Capitalism

TIME Magazine this week has an interesting article this week about Capitalism, I suggest you check it out.

At the center of the article is the hypothesis the United States economy - even the world economy - started to change in the 1970s.

It's the time the stock price became the measure of success.

The back-seat quarterback in me knows there is no credit here, but I vividly recall conversations with my Dad during my high school years (1978 - 1981) about prices going up when nothing happened.

Stock prices went up amidst merger talk or the idea companies were good targets, instead of innovation and strong development for the future.

Many of the world's largest companies make money now by lending it - even if their "business" is making cars or some other product.

Just forty years ago, banks and savings and loans made money by making sound lending decisions in loaning money to business owners and entrepreneurs or through home mortgages.  Now it's a fraction of what most lending institutions do - there is more money to be made in more sophisticated ways - ways which make money, but not many jobs.

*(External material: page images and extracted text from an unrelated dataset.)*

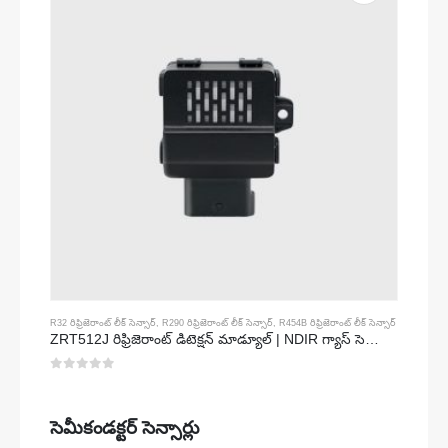
R32 రిఫ్రిజెరాంట్ లీక్ సెన్సార్
,
R290 రిఫ్రిజెరాంట్ లీక్ సెన్సార్
,
R454B రిఫ్రిజెరాంట్ లీక్ సెన్సార్
ZRT512J రిఫ్రిజెరాంట్ డిటెక్షన్ మాడ్యూల్ | NDIR గ్యాస్ సెన్సార్ R32, R454B, R290 | RS485 కమ్యూనికేషన్
0
5 లో
సెమీకండక్టర్ సెన్సార్లు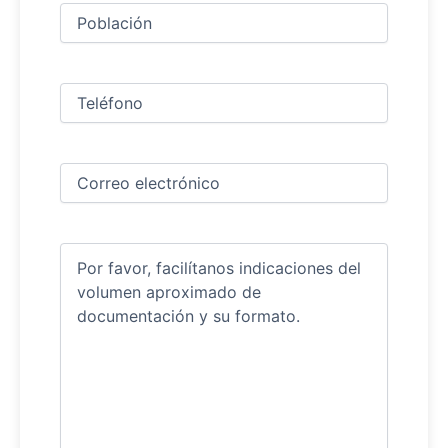
Ciudad
(Obligatorio)
Teléfono
(Obligatorio)
Correo
electrónico
(Obligatorio)
Comentarios
(Obligatorio)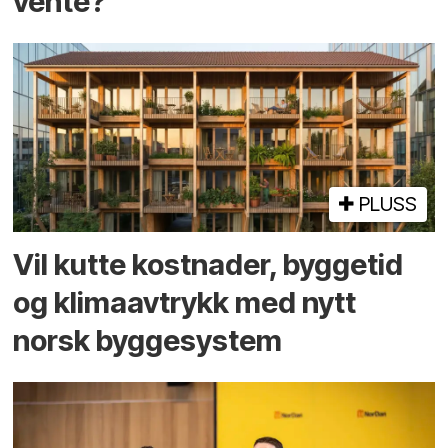
vente?
PLUSS
Vil kutte kostnader, byggetid
og klima­avtrykk med nytt
norsk bygge­system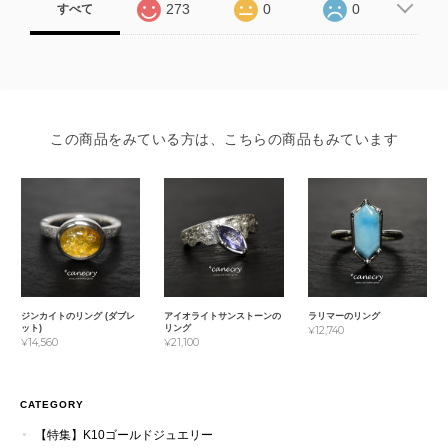
273
0
0
すべて
この商品をみている方は、こちらの商品もみています
ジンカイトのリング (ダブレ
アイオライトサンストーンの
ラリマーのリング
ット)
リング
¥12,740
¥14,560
¥21,100
CATEGORY
【特集】K10ゴールドジュエリー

My dad lost his job in 1992 when the research and development department he worked in was disbanded.  How does a company look to the future without R & D?  It's not a surprise that other firms followed suit - frequently to buy back stock and improve the stock price.

The idea of capitalism is pursuing income and earnings leads to jobs and innovation - with the foundation of that idea eroded by artificial bottom lines - many of us are worse off.  Which is where I'll leave this for now - adjusted for inflation - average hourly pay in 1965 was $19.79, in 2015 it was $21.04.

I believe the tenets of capitalism work - but this thirty year detour indicates it can get off track, too.